Algunos murieron e incluso se habló de su muerte en voz baja, como esos secretos de familia que deben ser preservados, que no deben pregonarse en las plazas, que es mejor callarlos como un baldón o como una vergüenza arrastrada generación tras generación.
Murió tu primo Venancio, ahogado; no sabía nadar; se fueron una tarde de verano con unos compañeros de trabajo a una playa de la costa vasca y no volvió. Era un poco atrevido, no quería nunca ser menos que nadie ni quedarse atrás en nada, pero no sabía nadar.
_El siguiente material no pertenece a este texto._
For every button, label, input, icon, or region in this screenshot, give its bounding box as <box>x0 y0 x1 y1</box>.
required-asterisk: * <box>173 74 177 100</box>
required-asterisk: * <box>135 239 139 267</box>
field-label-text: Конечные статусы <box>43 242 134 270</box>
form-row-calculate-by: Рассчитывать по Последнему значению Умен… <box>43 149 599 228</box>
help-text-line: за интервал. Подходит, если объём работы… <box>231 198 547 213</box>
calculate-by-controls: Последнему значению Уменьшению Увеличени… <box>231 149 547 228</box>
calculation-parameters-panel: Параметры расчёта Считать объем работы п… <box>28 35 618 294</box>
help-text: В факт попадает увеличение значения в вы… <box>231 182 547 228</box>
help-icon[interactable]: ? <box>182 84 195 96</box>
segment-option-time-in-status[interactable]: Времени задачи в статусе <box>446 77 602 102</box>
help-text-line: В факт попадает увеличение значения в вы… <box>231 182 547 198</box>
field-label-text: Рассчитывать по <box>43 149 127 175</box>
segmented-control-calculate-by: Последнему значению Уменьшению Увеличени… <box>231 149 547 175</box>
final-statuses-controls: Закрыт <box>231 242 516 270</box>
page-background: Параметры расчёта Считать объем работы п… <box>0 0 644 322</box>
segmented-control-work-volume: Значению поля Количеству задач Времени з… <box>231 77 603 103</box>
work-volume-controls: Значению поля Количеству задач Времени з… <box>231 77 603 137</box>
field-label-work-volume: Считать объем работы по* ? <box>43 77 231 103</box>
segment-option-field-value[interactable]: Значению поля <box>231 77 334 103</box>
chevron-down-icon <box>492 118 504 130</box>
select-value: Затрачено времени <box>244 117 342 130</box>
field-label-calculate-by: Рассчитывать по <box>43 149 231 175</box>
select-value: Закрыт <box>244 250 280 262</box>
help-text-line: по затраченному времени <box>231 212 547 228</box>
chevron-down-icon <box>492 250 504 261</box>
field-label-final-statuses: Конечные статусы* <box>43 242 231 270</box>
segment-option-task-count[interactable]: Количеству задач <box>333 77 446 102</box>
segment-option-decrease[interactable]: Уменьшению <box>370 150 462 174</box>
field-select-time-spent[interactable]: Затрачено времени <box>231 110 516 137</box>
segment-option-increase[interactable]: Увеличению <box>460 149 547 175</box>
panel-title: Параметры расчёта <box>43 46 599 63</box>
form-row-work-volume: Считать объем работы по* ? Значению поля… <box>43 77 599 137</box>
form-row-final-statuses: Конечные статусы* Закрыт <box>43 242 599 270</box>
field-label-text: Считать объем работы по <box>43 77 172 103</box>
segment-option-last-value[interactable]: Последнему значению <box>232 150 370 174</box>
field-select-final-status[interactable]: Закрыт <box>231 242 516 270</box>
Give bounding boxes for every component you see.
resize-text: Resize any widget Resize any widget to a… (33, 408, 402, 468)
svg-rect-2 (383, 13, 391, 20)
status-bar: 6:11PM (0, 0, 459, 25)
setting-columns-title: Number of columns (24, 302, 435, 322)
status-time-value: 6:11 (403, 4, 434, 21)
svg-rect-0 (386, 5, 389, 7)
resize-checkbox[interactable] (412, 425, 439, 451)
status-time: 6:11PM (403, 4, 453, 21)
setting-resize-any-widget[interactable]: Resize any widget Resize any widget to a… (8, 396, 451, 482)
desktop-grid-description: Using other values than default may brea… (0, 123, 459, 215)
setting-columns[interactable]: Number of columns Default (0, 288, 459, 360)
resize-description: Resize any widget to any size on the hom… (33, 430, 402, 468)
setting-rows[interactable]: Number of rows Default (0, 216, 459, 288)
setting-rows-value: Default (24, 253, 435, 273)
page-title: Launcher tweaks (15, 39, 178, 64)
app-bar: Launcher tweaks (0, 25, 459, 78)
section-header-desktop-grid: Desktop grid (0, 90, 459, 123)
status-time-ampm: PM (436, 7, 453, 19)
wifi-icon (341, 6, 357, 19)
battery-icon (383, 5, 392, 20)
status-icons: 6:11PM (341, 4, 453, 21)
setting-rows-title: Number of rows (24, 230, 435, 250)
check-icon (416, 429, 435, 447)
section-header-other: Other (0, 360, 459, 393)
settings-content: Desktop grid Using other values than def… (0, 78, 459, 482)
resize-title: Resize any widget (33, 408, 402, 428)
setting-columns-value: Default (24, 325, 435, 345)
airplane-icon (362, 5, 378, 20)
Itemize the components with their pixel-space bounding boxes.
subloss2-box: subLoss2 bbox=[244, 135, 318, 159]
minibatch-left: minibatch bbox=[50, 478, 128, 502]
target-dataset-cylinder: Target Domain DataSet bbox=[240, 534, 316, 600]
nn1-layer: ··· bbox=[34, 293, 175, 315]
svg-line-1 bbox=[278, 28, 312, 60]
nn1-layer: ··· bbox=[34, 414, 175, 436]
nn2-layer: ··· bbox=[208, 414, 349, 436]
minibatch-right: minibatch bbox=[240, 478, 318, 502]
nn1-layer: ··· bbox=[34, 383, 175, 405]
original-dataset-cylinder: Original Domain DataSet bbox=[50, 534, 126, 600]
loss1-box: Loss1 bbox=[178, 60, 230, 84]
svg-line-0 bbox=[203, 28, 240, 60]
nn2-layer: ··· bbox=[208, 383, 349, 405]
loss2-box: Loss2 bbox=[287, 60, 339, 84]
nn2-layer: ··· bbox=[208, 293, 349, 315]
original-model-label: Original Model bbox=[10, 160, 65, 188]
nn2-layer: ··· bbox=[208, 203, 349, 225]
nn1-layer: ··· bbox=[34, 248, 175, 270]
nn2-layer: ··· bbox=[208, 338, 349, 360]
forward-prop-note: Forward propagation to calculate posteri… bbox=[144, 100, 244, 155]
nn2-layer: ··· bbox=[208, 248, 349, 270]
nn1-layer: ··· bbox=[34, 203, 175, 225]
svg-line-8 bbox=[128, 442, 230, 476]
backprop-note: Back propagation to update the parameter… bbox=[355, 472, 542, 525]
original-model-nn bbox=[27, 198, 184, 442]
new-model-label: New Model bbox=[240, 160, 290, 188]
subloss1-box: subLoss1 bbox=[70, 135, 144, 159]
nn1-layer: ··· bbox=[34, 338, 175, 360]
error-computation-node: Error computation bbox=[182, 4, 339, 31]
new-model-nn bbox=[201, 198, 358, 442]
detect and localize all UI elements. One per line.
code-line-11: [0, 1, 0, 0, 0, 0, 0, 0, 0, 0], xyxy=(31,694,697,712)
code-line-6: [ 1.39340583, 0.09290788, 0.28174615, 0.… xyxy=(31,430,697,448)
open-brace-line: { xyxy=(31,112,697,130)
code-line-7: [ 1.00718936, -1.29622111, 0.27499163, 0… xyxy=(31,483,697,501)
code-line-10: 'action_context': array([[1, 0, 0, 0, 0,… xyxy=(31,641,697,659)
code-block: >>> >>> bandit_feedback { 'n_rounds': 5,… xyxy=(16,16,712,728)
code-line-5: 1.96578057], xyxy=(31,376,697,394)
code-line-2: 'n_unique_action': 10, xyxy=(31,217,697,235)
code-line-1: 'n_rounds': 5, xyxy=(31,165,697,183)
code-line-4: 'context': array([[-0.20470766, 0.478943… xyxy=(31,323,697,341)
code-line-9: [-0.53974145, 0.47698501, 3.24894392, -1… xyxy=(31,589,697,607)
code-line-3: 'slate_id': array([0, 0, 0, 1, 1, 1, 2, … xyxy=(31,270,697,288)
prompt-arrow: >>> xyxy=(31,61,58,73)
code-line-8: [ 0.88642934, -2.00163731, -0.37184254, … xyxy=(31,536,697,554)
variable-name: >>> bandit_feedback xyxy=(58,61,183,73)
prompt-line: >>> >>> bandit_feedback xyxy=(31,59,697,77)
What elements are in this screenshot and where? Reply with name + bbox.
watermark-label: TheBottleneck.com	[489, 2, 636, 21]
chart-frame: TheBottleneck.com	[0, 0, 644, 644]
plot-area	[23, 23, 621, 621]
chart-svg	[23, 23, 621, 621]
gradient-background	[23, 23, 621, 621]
Se reía como un niño cuando te veía nadar y bucear bajo las
márgenes de la orilla del río, pero nunca aprendió a nadar.
Tampoco Héctor aprendió a nadar, hacía trabajos varios, a salto de mata, de descargador en el puerto, un poco de todo. Era reservado, fuerte y paciente, nunca se metió en problemas, pero los años eran duros… había que sobrevivir. También, como todos, ejercía de furtivo de vez en cuando, a la que saltaba, truchas, cangrejos, alguna vez con los mozos, por cambiar y hacerse los interesantes, una rata de agua.
Tampoco tuvo tiempo ni oportunidad para aprender a nadar.
Cuando lo rescataron de las sucias aguas del puerto la sorpresa fue tremenda. Alrededor de la cintura, bajo la camisa y la chaqueta, llevaba oculta una merluza, una pieza considerable conseguida quién sabe por qué medios o artificios.
Su muerte fue objeto de rumores en voz baja y comentarios en el pueblo… pero no se pudo sacar nada en claro.
Los hombres se dividen en dos grupos, los que sobreviven y los demás, los ganadores y los perdedores, no queda claro quienes son los verdugos, pero sí las víctimas.